In ‘Incremental Homogeneity and the Semantics of Aspectual ‘for’-Phrases’, Fred
Landman and Susan Rothstein make precise the notion of homogeneity that is
required to pick out the predicates that can be modified by ‘for’-phrases.
Homogeneity is commonly defined as a temporal notion: states are homogeneous
down to instants, activities are homogeneous only down to (sufficiently large)
subintervals, whereas accomplishments and achievements are not homogeneous.
Landman & Rothstein argue that homogeneity down to subintervals cannot account
for the fact that activities allow for pauses and gaps. Instead, they propose to
define homogeneity with respect to events, as incremental homogeneity, which is
the “incremental preservation of cross-temporal identity of an event, and of its
event type, between the running time of the onset of that event and the running
time of that event itself” (p. 236). It follows, they argue, that
‘for’-adverbials are allowed with states, since these are lexically constrained
as being homogeneous down to instants, which is a stronger notion than
incremental homogeneity. They note that activities might allow for gaps
segmentally but not incrementally and analyse them as lexically constrained to
be incrementally homogeneous. Accomplishments and achievements are argued not to
meet the definition of incremental homogeneity, because their onsets are not
events of the same type. Landman & Rothstein show that accomplishments and
achievements in combination with bare plural and mass objects, but not in
combination with determiner-noun phrase combinations, are acceptable with
‘for’-adverbials, and propose that this is so because bare plural and mass nouns
are kind-denoting.

In ‘Event Measurement and Containment’, Anita Mittwoch addresses the semantics
of ‘for’- and ‘in’-adverbials, which serve as common diagnostics for the
distinction between atelic and telic predicates. She follows the common analysis
of ‘for’-adverbials as extensive measure functions, with the presupposition that
they apply only to homogeneous predicates. Such adverbials carry a scalar
implicature, in the sense that ‘for an hour’ implies ‘not for more than an
hour’, and they cannot apply to predicates that are already measured (in another
domain) or quantised. Given that ‘in’-adverbials apply to predicates that are
already quantised, Mittwoch argues that they cannot be measure phrases but only
indirectly measure the event, by measuring the interval that contains the event.

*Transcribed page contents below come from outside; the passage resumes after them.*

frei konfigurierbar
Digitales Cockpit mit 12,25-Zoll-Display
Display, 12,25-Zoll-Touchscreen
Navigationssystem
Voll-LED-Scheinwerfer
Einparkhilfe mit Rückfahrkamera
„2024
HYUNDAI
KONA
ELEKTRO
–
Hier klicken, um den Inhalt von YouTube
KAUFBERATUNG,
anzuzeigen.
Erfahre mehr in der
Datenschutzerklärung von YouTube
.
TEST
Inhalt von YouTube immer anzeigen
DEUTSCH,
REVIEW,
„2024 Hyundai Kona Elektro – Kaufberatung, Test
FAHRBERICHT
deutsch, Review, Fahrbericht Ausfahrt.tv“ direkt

Furthermore, they involve a reversal of the scalar implicatures found with
‘for’-adverbials, in the sense that ‘in an hour’ implies ‘not in less than an
hour’. She addresses particular restrictions on ‘in’-adverbials that do not hold
for ‘for’-adverbials and argues that they follow from the assumption that
‘in’-adverbials are container measures and thus operate on a descending scale.
For example, whereas ‘for’-adverbials are compatible with both upper and lower
bounds (‘for at least / at most an hour’), ‘in’-adverbials require an upper
bound (‘#in at least an hour’), and additionally involve relative shortness (‘in
as little as an hour’ is more felicitous than ‘in as much as an hour’). The
paper concludes with a comparison between ‘in’-adverbials and the
‘take’-construction (e.g. ‘It took her an hour to complete the essay’), as an
alternative way of indirectly measuring the length of telic eventualities.

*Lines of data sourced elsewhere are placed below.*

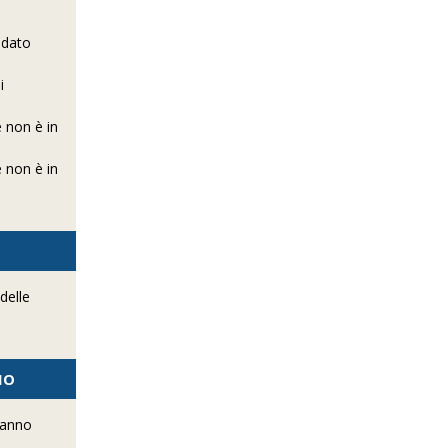
idato
i
e non è in
e non è in
delle
IO
l'anno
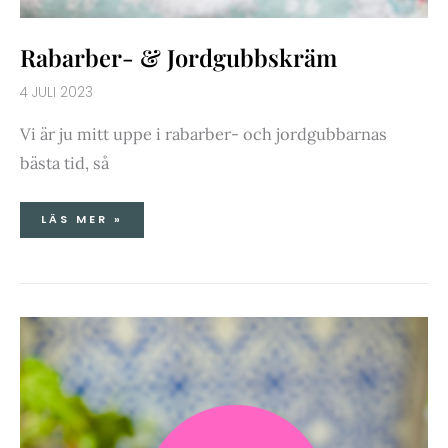
Rabarber- & Jordgubbskräm
4 JULI 2023
Vi är ju mitt uppe i rabarber- och jordgubbarnas
bästa tid, så
LÄS MER »
BLÅBÄRSKRÄM
MED
GRÄDDMJÖLK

Mittwoch shows that this construction is not subject to the aforementioned
constraints that apply to ‘in’-adverbials and proposes that the
‘take’-construction is the unmarked means to (indirectly) measure telic events.

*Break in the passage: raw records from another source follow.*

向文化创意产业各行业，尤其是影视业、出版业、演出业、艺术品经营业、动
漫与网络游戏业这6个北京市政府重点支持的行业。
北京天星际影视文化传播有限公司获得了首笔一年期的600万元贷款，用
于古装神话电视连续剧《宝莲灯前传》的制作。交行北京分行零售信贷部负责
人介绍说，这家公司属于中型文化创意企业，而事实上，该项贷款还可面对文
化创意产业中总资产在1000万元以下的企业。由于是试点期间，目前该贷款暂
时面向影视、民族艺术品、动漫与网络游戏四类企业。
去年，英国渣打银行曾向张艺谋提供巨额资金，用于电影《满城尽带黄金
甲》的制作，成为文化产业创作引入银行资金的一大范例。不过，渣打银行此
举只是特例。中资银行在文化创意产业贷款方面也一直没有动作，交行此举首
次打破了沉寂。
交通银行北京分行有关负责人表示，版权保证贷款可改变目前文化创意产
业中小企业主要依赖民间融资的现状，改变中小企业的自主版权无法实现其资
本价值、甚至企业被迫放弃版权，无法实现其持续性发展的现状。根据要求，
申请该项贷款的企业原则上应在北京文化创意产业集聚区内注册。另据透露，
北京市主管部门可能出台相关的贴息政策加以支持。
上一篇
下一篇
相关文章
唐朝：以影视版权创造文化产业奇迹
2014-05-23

In ‘Draw’, Christopher Piñón argues that the verb ‘draw’ behaves differently
from regular verbs of creation, such as ‘build’, and he provides a semantic
analysis of three readings he observes with this verb, which are shown to be
morphologically distinguished in Hungarian. Under the first reading, for which
Hungarian uses the non-prefixed verb ‘rajzol’, a kind of drawing is produced but
no particular object is involved. This reading (under neutral intonation) is
only compatible with non-specific indefinites, and Piñón analyses this as a
proper verb of creation. Under the second reading, expressed by the Hungarian
prefixed verb ‘le-rajzol’ - ‘on-draw’, the drawing of some object is produced,
which involves the copying of an image. According to Piñón, this is the meaning
of a verb of depiction, and it requires a definite or a specific indefinite
object NP. Finally, the third ‘draw’, for which Hungarian employs the perfective
prefix ‘meg’ (‘megrajzol’), expresses that a drawing is made of an object based
on a certain description of that object, which does not involve copying. Thus,
the article provides a more fine-grained lexical semantics of verbs that have
previously been classified under one label such as ‘verbs of creation’. An open
question is whether it is necessary to postulate three distinct meanings for
‘draw’, rather than maintaining a single lexical entry and deriving the
different readings from the composition of the verb with particular NPs
((in)definite, (non)specific) as well as particular aspectual information
implicit in English but explicitly provided by the morphology in Hungarian, with
particles like 'le' or 'meg' displaying systematic effects on various verb

In ‘Morphological Aspect and the Function and Distribution of Cognate Objects
Across Languages’, Geoffrey Horrocks and Melita Stavrou investigate cognate
object constructions (COCs) in Greek, Hebrew and English. They argue that Greek
has transitivising COCs (TCOCs), which occur with verbs of all classes
(unergative, unaccusative, (di)transitive), do not change the aspectual nature
of the underlying verb, and in which the COs are fully referential arguments.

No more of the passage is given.